The character received various accolades over the years. At the TV Times "Corrie Awards", Mavis and Derek were nominated for "Best Couple", and Susannah Clapp listed Mavis in The Observers "10 best Coronation Street characters" list. Clapp said "Thelma Barlow played [Mavis], with exceptional delicacy, in a variety of pastel pinnies, for 26 years." She concluded that she had a "tumultuous relationship with her soulmate, Derek". When Barlow quit the role as Mavis in 1997, various Coronation Street stars praised her contribution: Sherrie Hewson (who played Maureen Holdsworth) said "Thelma's a wonderful lady and a superb actress. We'll miss her"; Michael Le Vell (Kevin Webster) said "Thelma's quality as an actress shone through for everyone to see after the death of Derek"; Peter Baldwin (Derek) said "It has made a difference to the programme and the departure of Derek and now Mavis is going to upset a lot of viewers".

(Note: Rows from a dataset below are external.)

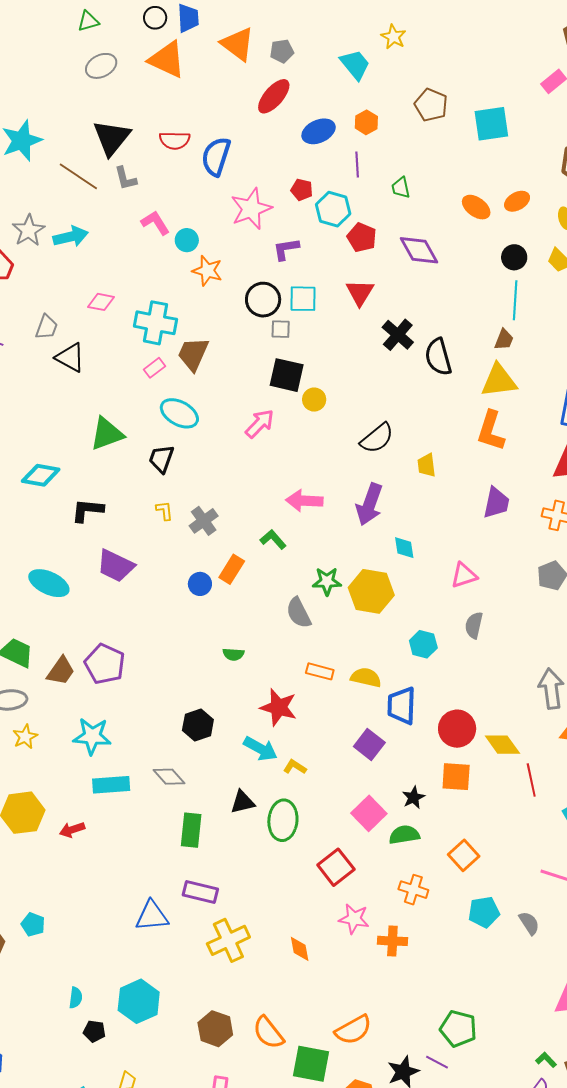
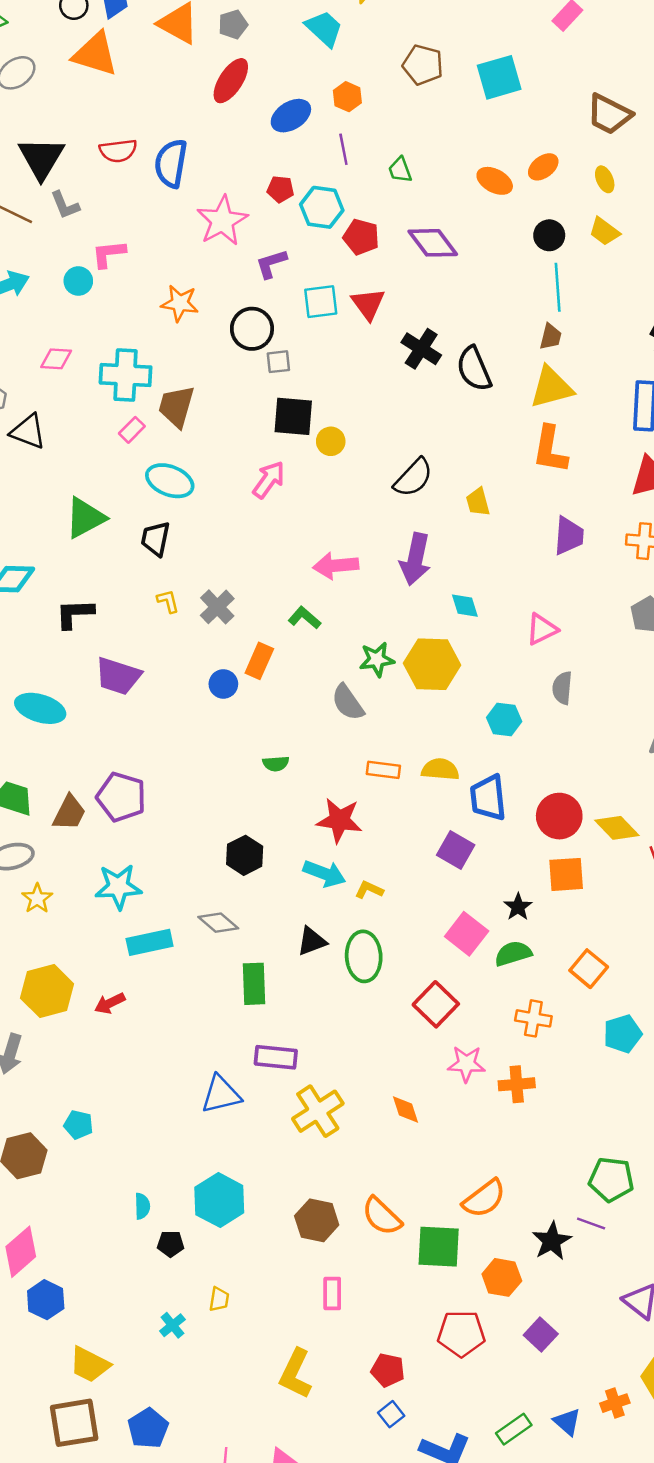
pink L-shape: (155, 223) -> (109, 254), turned -56
cyan circle: (187, 240) -> (78, 281), moved
cyan square: (303, 299) -> (321, 302), moved

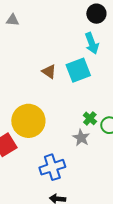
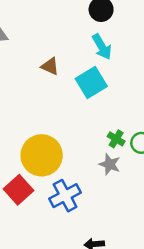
brown triangle: (49, 71) -> (50, 66), moved
blue cross: (52, 167) -> (65, 196), moved

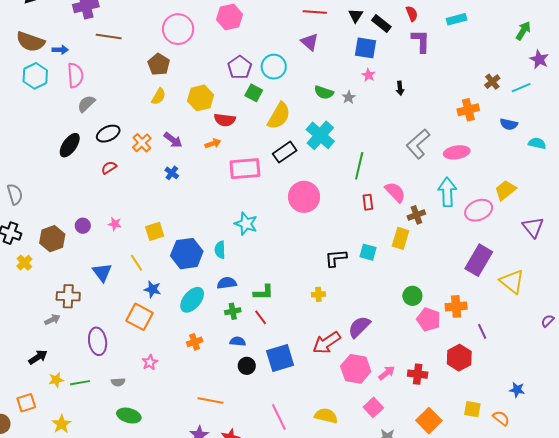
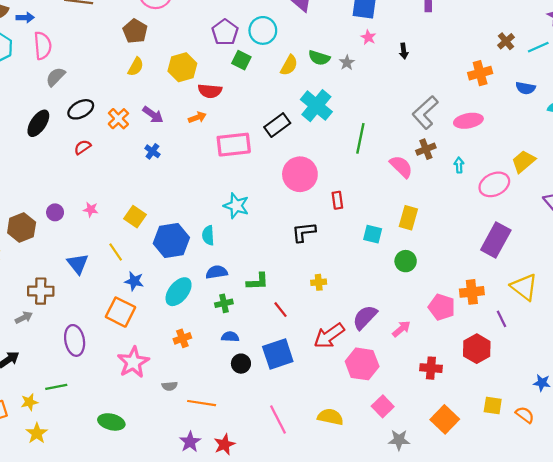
yellow semicircle: (279, 116) -> (289, 65), moved, size x0.7
cyan arrow: (447, 192) -> (459, 165), size x0.5
red rectangle: (368, 202) -> (337, 200), moved
brown cross: (416, 215) -> (426, 149), moved
yellow square: (155, 231) -> (135, 217), turned -36
black L-shape: (336, 258) -> (304, 232), moved
yellow triangle: (512, 281) -> (524, 287), moved
green circle: (412, 296) -> (406, 261), moved
red line: (261, 317) -> (281, 310), moved
pink star: (150, 362) -> (133, 362), size x1.8
pink arrow: (387, 373) -> (401, 329), moved
yellow star: (56, 380) -> (29, 402), moved
gray semicircle: (118, 382) -> (170, 386), moved

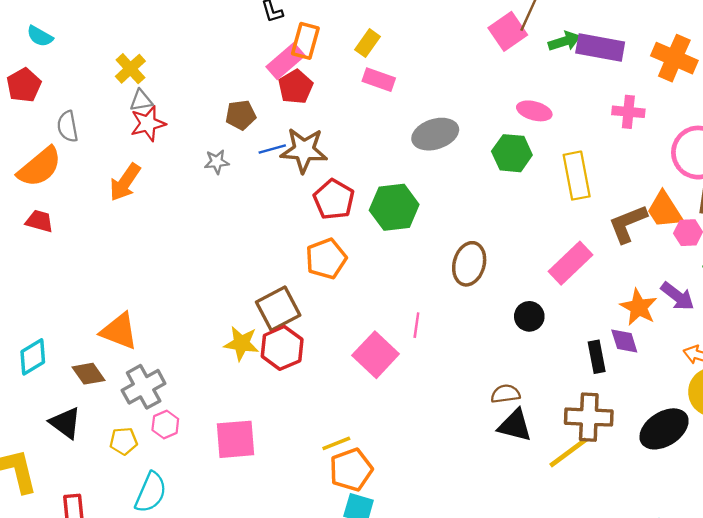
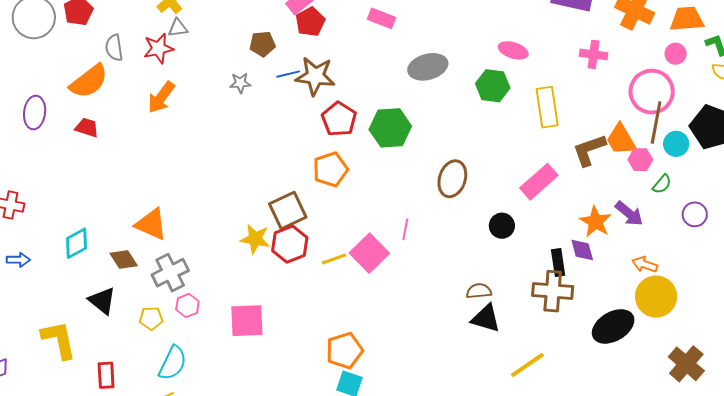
red star: (148, 124) -> (159, 48), moved
brown cross: (589, 417) -> (553, 291), moved
yellow line: (336, 443) -> (334, 259), moved
yellow line: (568, 453) -> (527, 365), moved

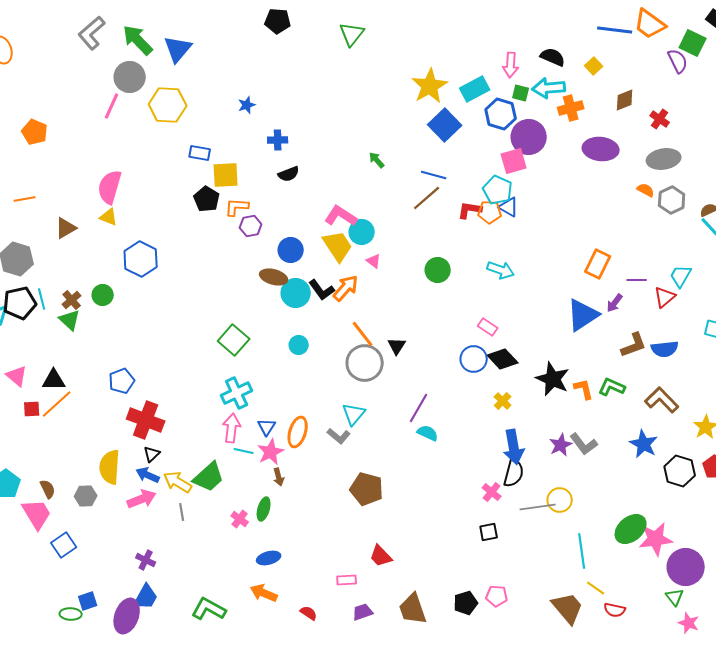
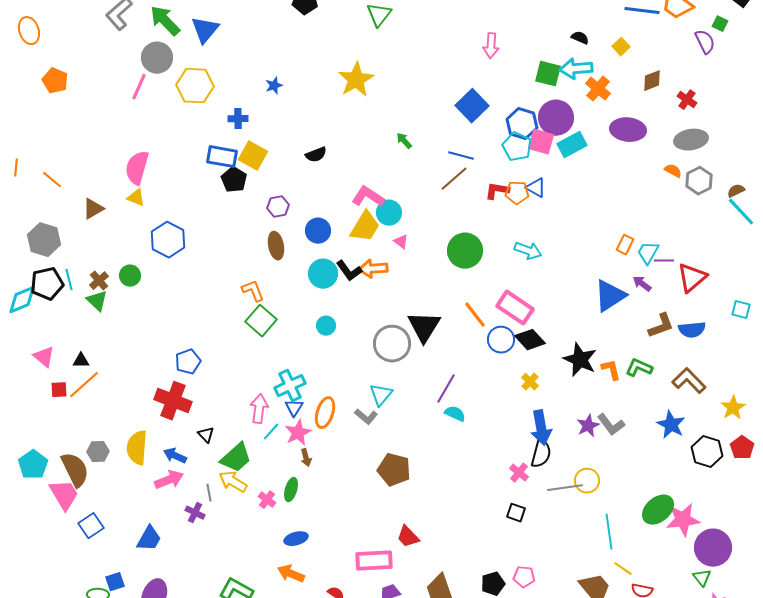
green square: (693, 43) -> (720, 24), size x0.6
black semicircle: (553, 57) -> (580, 38), size x0.7
pink arrow: (511, 65) -> (491, 46), moved
yellow star: (430, 86) -> (356, 80), moved
cyan rectangle: (475, 89) -> (572, 145), moved
green square: (521, 93) -> (548, 74), size x1.5
orange cross: (571, 108) -> (598, 89), turned -35
blue hexagon: (501, 114) -> (522, 124), moved
orange pentagon: (35, 132) -> (55, 81), moved
blue cross: (278, 140) -> (238, 119), moved
blue rectangle: (200, 153) -> (222, 157), moved, size x1.4
pink square: (514, 161) -> (541, 142), turned 32
yellow square: (226, 175) -> (253, 156), turned 32
cyan pentagon: (498, 190) -> (517, 147), moved
orange line: (25, 199) -> (52, 180), turned 50
orange L-shape: (237, 207) -> (253, 291), moved, turned 65
yellow trapezoid: (338, 246) -> (365, 227), turned 64
orange rectangle: (598, 264) -> (625, 245), size x0.7
green circle: (438, 270) -> (465, 251), size x1.4
cyan trapezoid: (681, 276) -> (648, 253), moved
brown ellipse: (274, 277) -> (276, 246), moved, turned 64
orange arrow: (346, 288) -> (373, 269), turned -136
red triangle: (665, 297) -> (692, 278), size x1.4
purple arrow: (615, 303) -> (642, 284), turned 90
pink rectangle: (488, 327) -> (515, 308), size x1.8
orange line: (363, 334) -> (475, 315), moved
black triangle: (397, 346) -> (424, 327), size x1.8
black triangle: (54, 380) -> (81, 361), size x0.7
blue pentagon: (122, 381) -> (188, 362), moved
cyan cross: (237, 393) -> (290, 386), moved
cyan line: (244, 451) -> (271, 432), turned -60
black triangle: (152, 454) -> (206, 435), moved, turned -30
yellow arrow: (178, 482) -> (233, 482), moved
brown semicircle: (48, 489) -> (75, 470), size x1.8
gray hexagon: (86, 496) -> (98, 452), moved
black square: (489, 532) -> (516, 513), turned 30
purple cross: (146, 560) -> (195, 513), moved
pink rectangle: (347, 580) -> (374, 561), size x1.8
blue trapezoid: (146, 597) -> (149, 539), moved

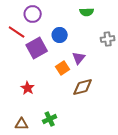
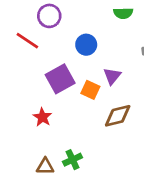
purple square: (37, 48) -> (60, 79), moved
orange square: (63, 68) -> (90, 90), turned -32
brown triangle: (22, 124) -> (45, 166), moved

Mavis has been praised for providing Coronation Street with much comic relief via her partnerships with Rita and Derek. Reflecting on Mavis and Derek's partnership in 2010, Paul Vallely of The Independent said that they were an example of a "great double act", but he noted that they could not survive in the serial after it became focused on "dramatic storylines".

Mavis has remained a popular and well-loved character. In 2010, thirteen years after her departure, Darren Fitzgerald wrote in The Sentinel (Stoke-on-Trent) that he wanted to see Mavis return to the serial and that he would have written out half of the cast and brought her back as a replacement. But Mavis has also been criticised: Jack Kibble-White, writing for MSN, called Mavis and Derek a "pathetic couple", suggesting that their gnome plot was one of the serial's most bizarre. Inside Soap ran a feature compiling "The 100 greatest soap stories ever told". They featured Mavis and Derek's wedding story in which they jilted one-another as their 83rd choice.